Trewin also agrees: “It’s very helpful to have that little bit of God injected into you on a weekly basis. If you are not able to come to church due to illness, it’s a good way to get connected to God through prayer and song and the sharing that people do.”
Written by Sara Francis for Faithfully
The biggest attraction at the 2019 God Squad men’s conference was a colourful, powerful motorcycle. This was no ordinary motorcycle on display. It was a custom-built machine by world-famous Orange County Choppers with a Pope John Paul II theme.
The presence of the vehicle was a good fit for a conference, at St. Peter’s Church, whose theme was Be Not Afraid To Be A Saint. When Pope John Paul II stepped onto the balcony facing St. Peter’s Square in 1978 when he became Pope, his first words were ‘be not afraid.”
Father Mariusz Sztuk, pastor of St. Francis de Sales Church in High River, will be using the motorcycle to evangelize.
“Sean (Lynn of the God Squad) and I ride with Jeff Cavins (a Catholic speaker and author) every year and I remember Jeff was talking to me one year and he said ‘you need to look at this bike’. I told him I don’t need to look at the bike because I had my own bike.
“When he showed me the picture, then I said ‘I need that bike’. So I got this bike through Jeff Cavins. There’s a lot of stuff that is very Catholic on that bike.”
It has a portrait of Pope John Paul II on its tank. It also displays numerous Catholic symbols such as the coat of arms, the eucharist, Mary and a cross.

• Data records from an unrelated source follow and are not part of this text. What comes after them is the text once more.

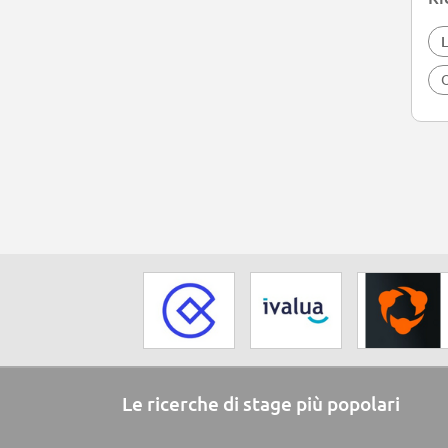
L
O
Le ricerche di stage più popolari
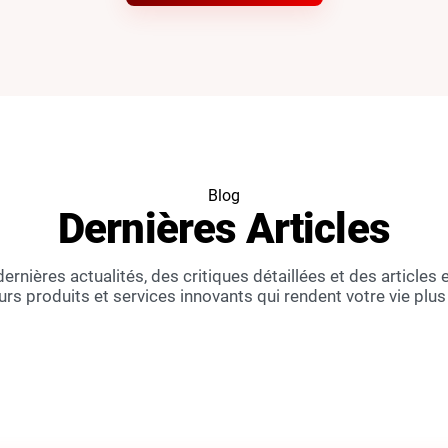
Blog
Dernières
Articles
ernières actualités, des critiques détaillées et des articles e
urs produits et services innovants qui rendent votre vie plus 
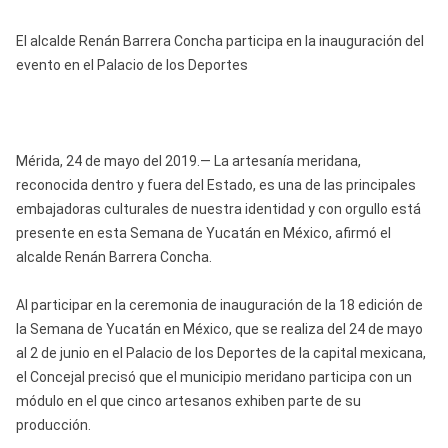
El alcalde Renán Barrera Concha participa en la inauguración del
evento en el Palacio de los Deportes
Mérida, 24 de mayo del 2019.— La artesanía meridana,
reconocida dentro y fuera del Estado, es una de las principales
embajadoras culturales de nuestra identidad y con orgullo está
presente en esta Semana de Yucatán en México, afirmó el
alcalde Renán Barrera Concha.
Al participar en la ceremonia de inauguración de la 18 edición de
la Semana de Yucatán en México, que se realiza del 24 de mayo
al 2 de junio en el Palacio de los Deportes de la capital mexicana,
el Concejal precisó que el municipio meridano participa con un
módulo en el que cinco artesanos exhiben parte de su
producción.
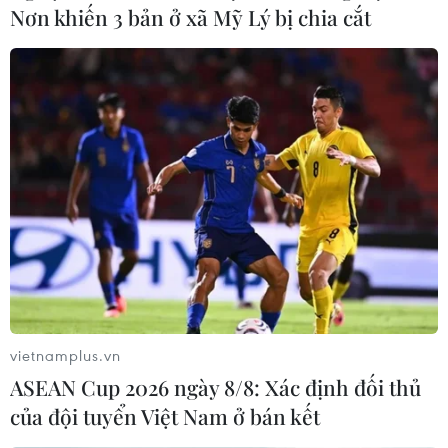
Nơn khiến 3 bản ở xã Mỹ Lý bị chia cắt
vietnamplus.vn
ASEAN Cup 2026 ngày 8/8: Xác định đối thủ
của đội tuyển Việt Nam ở bán kết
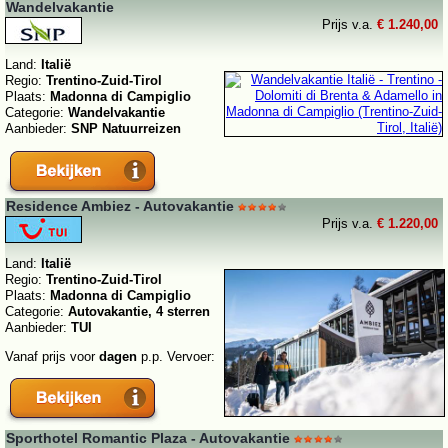
Wandelvakantie
Prijs v.a.
€ 1.240,00
Land:
Italië
Regio:
Trentino-Zuid-Tirol
Plaats:
Madonna di Campiglio
Categorie:
Wandelvakantie
Aanbieder:
SNP Natuurreizen
Residence Ambiez - Autovakantie
Prijs v.a.
€ 1.220,00
Land:
Italië
Regio:
Trentino-Zuid-Tirol
Plaats:
Madonna di Campiglio
Categorie:
Autovakantie, 4 sterren
Aanbieder:
TUI
Vanaf prijs voor
dagen
p.p. Vervoer:
Sporthotel Romantic Plaza - Autovakantie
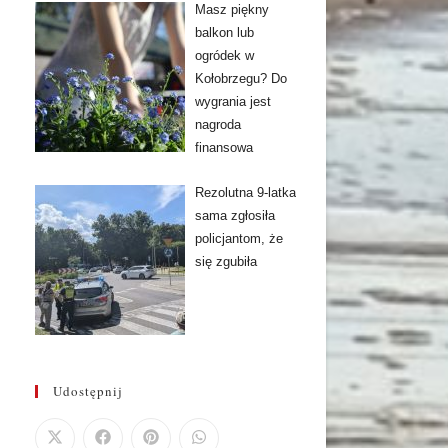
Masz piękny
balkon lub
ogródek w
Kołobrzegu? Do
wygrania jest
nagroda
finansowa
Rezolutna 9-latka
sama zgłosiła
policjantom, że
się zgubiła
Udostępnij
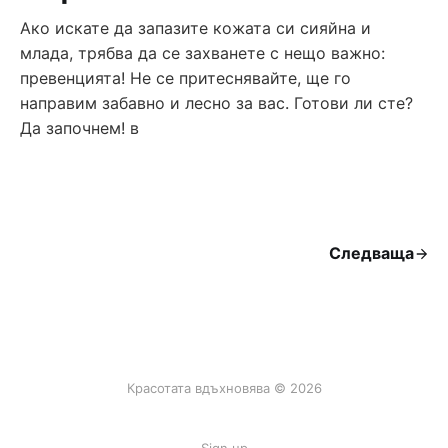
Ако искате да запазите кожата си сияйна и
млада, трябва да се захванете с нещо важно:
превенцията! Не се притеснявайте, ще го
направим забавно и лесно за вас. Готови ли сте?
Да започнем! в
Следваща
Красотата вдъхновява © 2026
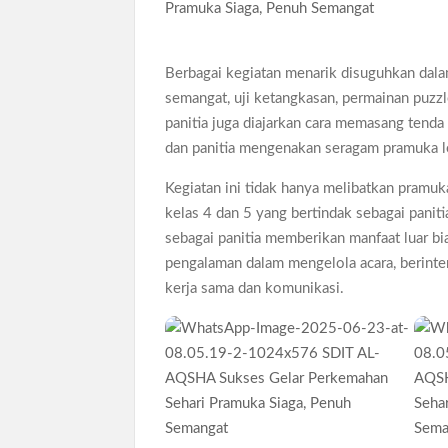
Ajang Kompetensi Antar Ambalan II SMKN 2 B
Musran X Kwarran Jabon Jadi Titik Awal Keban
Berbagai kegiatan menarik disuguhkan dalam
Peringanti Momentum Hardiknas, Kwarran Seda
semangat, uji ketangkasan, permainan puzzl
panitia juga diajarkan cara memasang tend
dan panitia mengenakan seragam pramuka 
Kegiatan ini tidak hanya melibatkan pramuk
kelas 4 dan 5 yang bertindak sebagai pani
sebagai panitia memberikan manfaat luar 
pengalaman dalam mengelola acara, berint
kerja sama dan komunikasi.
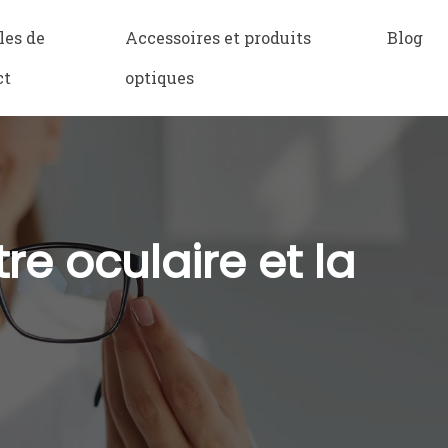
les de
Accessoires et produits
Blog
ct
optiques
re oculaire et la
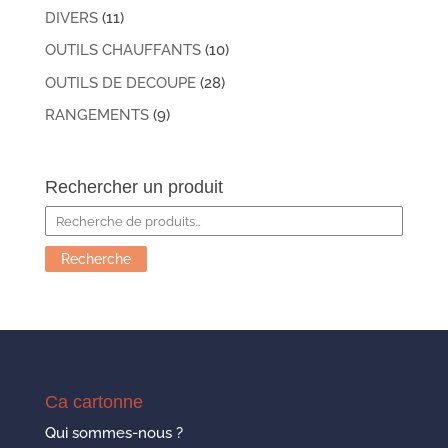
DIVERS
(11)
OUTILS CHAUFFANTS
(10)
OUTILS DE DECOUPE
(28)
RANGEMENTS
(9)
Rechercher un produit
Recherche
pour :
Recherche
Ca cartonne
Qui sommes-nous ?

“It’s a very Catholic bike. So when you ride the bike people always ask ‘who is that guy on the tank?’ That’s the beginning of the conversation about John Paul II and about Catholics. It is more of a kind of witnessing than anything else. I’m planning to take this to the school and talk to the kids about . . . religion, faith all of that . . . You can take pieces of the bike and talk about certain aspects of the Catholic faith,” said Sztuk.
Sztuk, who was born in Poland, came to Canada in 2001. He has a passion for his faith, for St. John Paul II, who was from his homeland, and of course for motorcycles.
“Since I was a kid I always had a motorcycle. It gives me that relaxation. I can jump on the bike and go,” he said.
The story of the unique motorcycle, which is worth about $110,000, is intriguing.
“There was a lady out in Syracuse, New York who had the bike. It’s called the John Paul II Tribute Bike. It’s one of a kind,” explained Cavins. “It’s very unique that everything about it is related to John Paul II in his pontificate. She knew I was a motorcycle enthusiast and I take ultra rides around the country . . . I went to speak in Syracuse not knowing about this bike. A deacon picked me up at the airport . . . and he said he wanted to take me somewhere and show me something before going to the hotel.
“My first thought was oh no I just want to go to the hotel. I’m tired. Been flying. I’ve got to speak tonight. And he said I think you’re going to be interested. He took me to this warehouse. He showed me a bunch of Bibles in boxes on the wall. I thought, that’s what he wanted to show me? . . . Then he introduced me to the lady and I realized there was a sheet over something. I could tell by the shape of it that it looked like a motorcycle underneath a sheet. They took the sheet off and I was blown away by what I saw. An unbelievably beautiful piece of art. I thought, man I’d love that for a teaching tool.”
The bike was originally commissioned for a church fundraiser. But that never took place, and it was sitting in storage with nine miles on it.
Nine months later Cavins was on a ride with Father Mariusz and Lynn when the woman called him, wanting an answer on if he was interested in buying the bike.
“I looked at Father Mariusz and I knew he would want to use this as well as myself and maybe we could do a joint venture on it where we would both use it, ” said Cavins, adding that he bought the bike for “way, way less” than its value.
Both Cavins and Father Mariusz will be using the bike on both sides of the border for evangelization. It’s a teaching tool. You can stand there and teach many aspects of John Paul II’s theology. His Marian theology. Suffering theology. Eucharist. Don’t be afraid.